A few hours ago a broad coalition of 400 artists and music groups, including the RIAA, Music Publishers Association and A2IM submitted their response. The 70-page brief provides a comprehensive overview of what the music industry sees as the DMCA shortcomings while calling for significant reform.

“The Music Community’s list of frustrations with the DMCA is long,” the groups write, adding that “a law that might have made sense in 1998 is now not only obsolete but actually harmful.”

The music industry’s comments focus heavily on search engines, Google in particular. In recent years music companies have sent hundreds of millions of takedown notices to Google, but despite these efforts, copyright infringing material is still topping many search results.

“The notice-and-takedown system has proved an ineffective tool for the volume of unauthorized digital music available, something akin to bailing out an ocean with a teaspoon,” they write.

“Copyright owners should not be required to engage in the endless game of sending repeat takedown notices to protect their works, simply because another or the
same infringement of the initially noticed work appears at a marginally different URL than the first time.”

The music groups are calling for advanced technologies and processes to ensure that infringing content doesn’t reappear elsewhere once it’s removed, a so-called “notice and stay down” approach.

This includes audio fingerprinting technologies, hash-matching technologies, meta-data correlations and the removal of links that point to content which has been taken down already.

“The current standard of ‘URL by URL’ takedown does not make sense in a world where there is an infinite supply of URLs,” the groups add.

Another problem with the DMCA, according to the music companies, is that the safe harbor provision also protects sites that are clearly profiting from copyright infringement.

Describing it as a “get out of jail free” card for many dubious sites, RIAA and the others demand change.

“At its worst, the DMCA safe harbors have become a business plan for profiting off of stolen content; at best, the system is a de facto government subsidy enriching some digital services at the expense of creators.
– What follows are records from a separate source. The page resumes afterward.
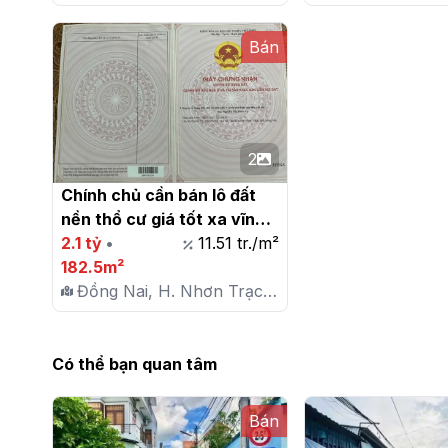
X. Vĩnh Thanh
X. Vĩnh Thanh
Bán
2
Chính chủ cần bán lô đất 
nền thổ cư giá tốt xa vĩnh 
thanh, nhơn trạch đồng 
2.1 tỷ
•
11.51 tr./m²
nai.

182.5m²
Đồng Nai, H. Nhơn Trạch,
X. Vĩnh Thanh
Có thể bạn quan tâm
Bán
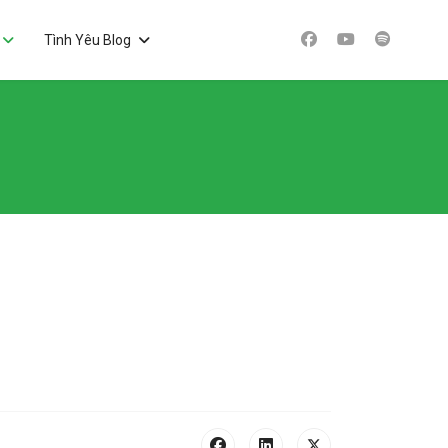
Tình Yêu Blog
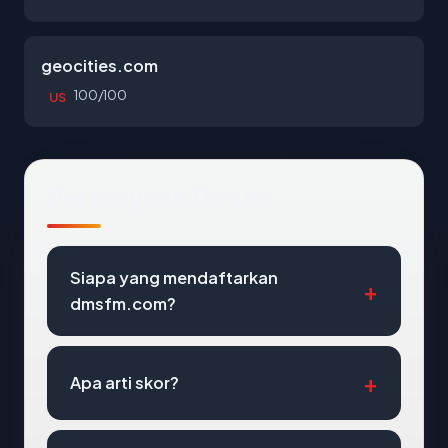
geocities.com
100/100
US
Pertanyaan Umum
Siapa yang mendaftarkan
dmsfm.com?
Apa arti skor?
This almost 20 year-old, 20th Century law should be updated,” they write.

The music industry groups note that these and other issues have turned the DMCA law into a “dysfunctional relic,” and are calling on Congress to take action and come up with a copyright law that better protects their interests.

The anti-DMCA comments submitted to the U.S. Government are the strongest we’ve seen thus far, but more responses are expected to be published after the deadline passes today.